I've started to set it really really low personally - like, 5 seconds, so the connection drops after 15 seconds. I'm tempted to go down to 1, but I have a lot of long running sessions and I start to worry about the traffic counts.
But, after all this there's still a problem: none of it seems to work with any of the connection mux'ing options - once the background session dies, I still have to manually kill it to get anything working again.
While I've frequently used this to kill connections, my favorite thing I've done with it is to list existing and dynamically add new forwarding ports through SSH.
Hitting '.' at a prompt used to be a common idiom for exiting a program. I first saw it when I was a kid working on an HP-3000 system where the system programming language was BASIC and all programs followed this convention. Don't know where it came from originally, but you can still see it in places like rsh/SSH etc.
On a side note, does anyone know what ~B actually does? Does it send a SIGINT to the remote terminal? What does ssh mean by the phrase "send a BREAK to a remote system"?
I've tried to use it without success to kill a runaway listing of megabytes of scrolling text, but frantically hitting ctrl-C seems to work much better.

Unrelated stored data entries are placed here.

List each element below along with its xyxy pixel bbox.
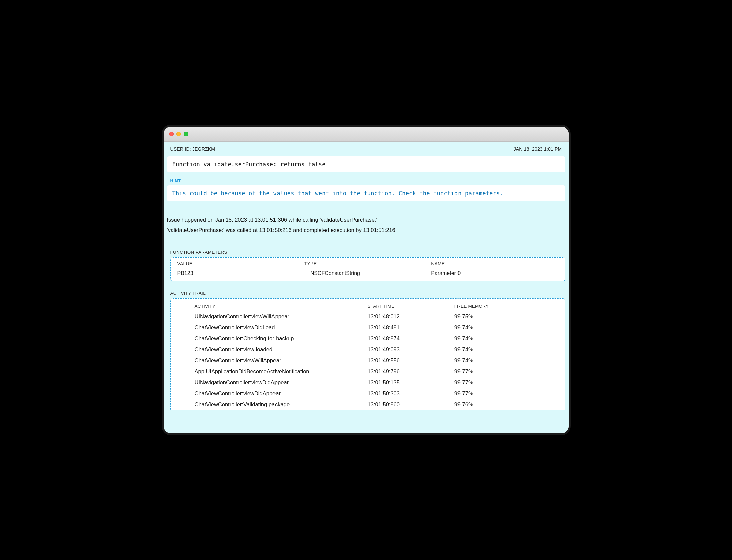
user-id: USER ID: JEGRZKM <box>170 146 215 152</box>
trail-cell-activity: ChatViewController:viewWillAppear <box>195 357 368 364</box>
trail-header-mem: FREE MEMORY <box>454 304 558 309</box>
hint-box: This could be because of the values that… <box>167 185 565 201</box>
trail-cell-activity: UINavigationController:viewDidAppear <box>195 379 368 386</box>
trail-cell-mem: 99.77% <box>454 390 558 397</box>
trail-cell-activity: ChatViewController:Checking for backup <box>195 335 368 342</box>
params-header-type: TYPE <box>304 261 431 266</box>
trail-row: ChatViewController:viewWillAppear13:01:4… <box>171 355 565 366</box>
content-pane: USER ID: JEGRZKM JAN 18, 2023 1:01 PM Fu… <box>164 142 569 433</box>
page-header: USER ID: JEGRZKM JAN 18, 2023 1:01 PM <box>164 142 569 155</box>
trail-row: ChatViewController:viewDidLoad13:01:48:4… <box>171 322 565 333</box>
function-parameters-label: FUNCTION PARAMETERS <box>164 248 569 257</box>
page-timestamp: JAN 18, 2023 1:01 PM <box>514 146 562 152</box>
activity-trail-label: ACTIVITY TRAIL <box>164 289 569 298</box>
trail-cell-mem: 99.77% <box>454 379 558 386</box>
trail-cell-start: 13:01:50:135 <box>368 379 454 386</box>
trail-cell-activity: ChatViewController:view loaded <box>195 346 368 353</box>
trail-header-row: ACTIVITY START TIME FREE MEMORY <box>171 301 565 311</box>
trail-cell-start: 13:01:50:303 <box>368 390 454 397</box>
minimize-icon[interactable] <box>176 132 181 136</box>
trail-cell-start: 13:01:49:556 <box>368 357 454 364</box>
trail-row: App:UIApplicationDidBecomeActiveNotifica… <box>171 366 565 377</box>
issue-line-1: Issue happened on Jan 18, 2023 at 13:01:… <box>167 215 562 225</box>
trail-cell-activity: ChatViewController:viewDidLoad <box>195 324 368 331</box>
user-id-value: JEGRZKM <box>192 146 215 152</box>
params-header-name: NAME <box>431 261 558 266</box>
issue-description: Issue happened on Jan 18, 2023 at 13:01:… <box>164 209 569 248</box>
params-cell-name: Parameter 0 <box>431 270 558 276</box>
trail-cell-start: 13:01:48:481 <box>368 324 454 331</box>
trail-row: ChatViewController:view loaded13:01:49:0… <box>171 344 565 355</box>
function-result-box: Function validateUserPurchase: returns f… <box>167 156 565 172</box>
trail-row: UINavigationController:viewDidAppear13:0… <box>171 377 565 388</box>
trail-row: UINavigationController:viewWillAppear13:… <box>171 311 565 322</box>
params-row: PB123__NSCFConstantStringParameter 0 <box>171 268 565 278</box>
trail-cell-mem: 99.74% <box>454 346 558 353</box>
params-header-row: VALUE TYPE NAME <box>171 260 565 268</box>
trail-cell-mem: 99.74% <box>454 335 558 342</box>
trail-cell-mem: 99.74% <box>454 324 558 331</box>
user-id-label: USER ID: <box>170 146 191 152</box>
trail-row: ChatViewController:Checking for backup13… <box>171 333 565 344</box>
trail-cell-mem: 99.76% <box>454 401 558 408</box>
close-icon[interactable] <box>169 132 174 136</box>
hint-label: HINT <box>164 176 569 185</box>
trail-cell-start: 13:01:49:796 <box>368 368 454 375</box>
trail-cell-mem: 99.74% <box>454 357 558 364</box>
trail-cell-mem: 99.77% <box>454 368 558 375</box>
window-titlebar <box>164 127 569 142</box>
trail-cell-start: 13:01:48:012 <box>368 313 454 320</box>
function-parameters-table: VALUE TYPE NAME PB123__NSCFConstantStrin… <box>170 257 565 281</box>
trail-cell-start: 13:01:48:874 <box>368 335 454 342</box>
device-frame: USER ID: JEGRZKM JAN 18, 2023 1:01 PM Fu… <box>162 125 571 435</box>
trail-cell-activity: ChatViewController:viewDidAppear <box>195 390 368 397</box>
trail-row: ChatViewController:Validating package13:… <box>171 399 565 410</box>
params-header-value: VALUE <box>177 261 304 266</box>
params-cell-type: __NSCFConstantString <box>304 270 431 276</box>
maximize-icon[interactable] <box>184 132 188 136</box>
trail-cell-mem: 99.75% <box>454 313 558 320</box>
trail-cell-start: 13:01:50:860 <box>368 401 454 408</box>
trail-cell-activity: App:UIApplicationDidBecomeActiveNotifica… <box>195 368 368 375</box>
trail-cell-start: 13:01:49:093 <box>368 346 454 353</box>
params-cell-value: PB123 <box>177 270 304 276</box>
trail-header-start: START TIME <box>368 304 454 309</box>
activity-trail-table: ACTIVITY START TIME FREE MEMORY UINaviga… <box>170 298 565 410</box>
issue-line-2: 'validateUserPurchase:' was called at 13… <box>167 225 562 235</box>
trail-cell-activity: ChatViewController:Validating package <box>195 401 368 408</box>
trail-header-activity: ACTIVITY <box>195 304 368 309</box>
trail-row: ChatViewController:viewDidAppear13:01:50… <box>171 388 565 399</box>
trail-cell-activity: UINavigationController:viewWillAppear <box>195 313 368 320</box>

In the beginning, there was RS232, where each character was a fixed number of bits, optionally with a stop bit and a parity bit. If the sender transmitted too many 0 bits to represent a valid character, that protocol failure was called a 'break', and some receiving equipment would detect such a failure and do something about it, like reset itself to a known-good state. Thus, a 'break' was occasionally a useful thing to send, so sending equipment would often have a special keystroke to cause a 'break' condition.
The Unix 'tty' subsystem was basically designed to support simple serial terminals, and so it had a bunch of behaviour designed to interoperate with the pre-existing 'break' conventions. If a Unix system's serial port received a break, Unix would (optionally) send any processes running via that connection a SIGINT, to represent the 'reset to known-good state' behaviour (this is controlled by the stty command's 'brkint' flag). Also, if the user's terminal didn't provide a specific 'send a break signal' command, Unix could be configured to send a break signal when it received some particular character (^C by default; this is controlled by stty's 'intr' setting).
Of course, nobody uses physical RS232 terminals anymore, but for compatibility reasons the Unix tty API lives on, and the "psuedotty" implementation used for things like terminal emulators maintains compatibility. ssh is basically a tool for exporting the tty API over the network, and so for compatibility it too must have a way to transmit the information "pretend a break condition has occurred on the RS232 connection we're pretending to use."
To summarise: yes, unless you've messed with the stty command, ~B will probably result in a SIGINT. Ctrl-C is probably more reliable since you can hit it much faster than you can type <Enter>~B, but ~B is still useful if your terminal is in 'raw' mode, where ^C is not converted to SIGINT (for example, if you're running an app that wants to bind ^C to some other function).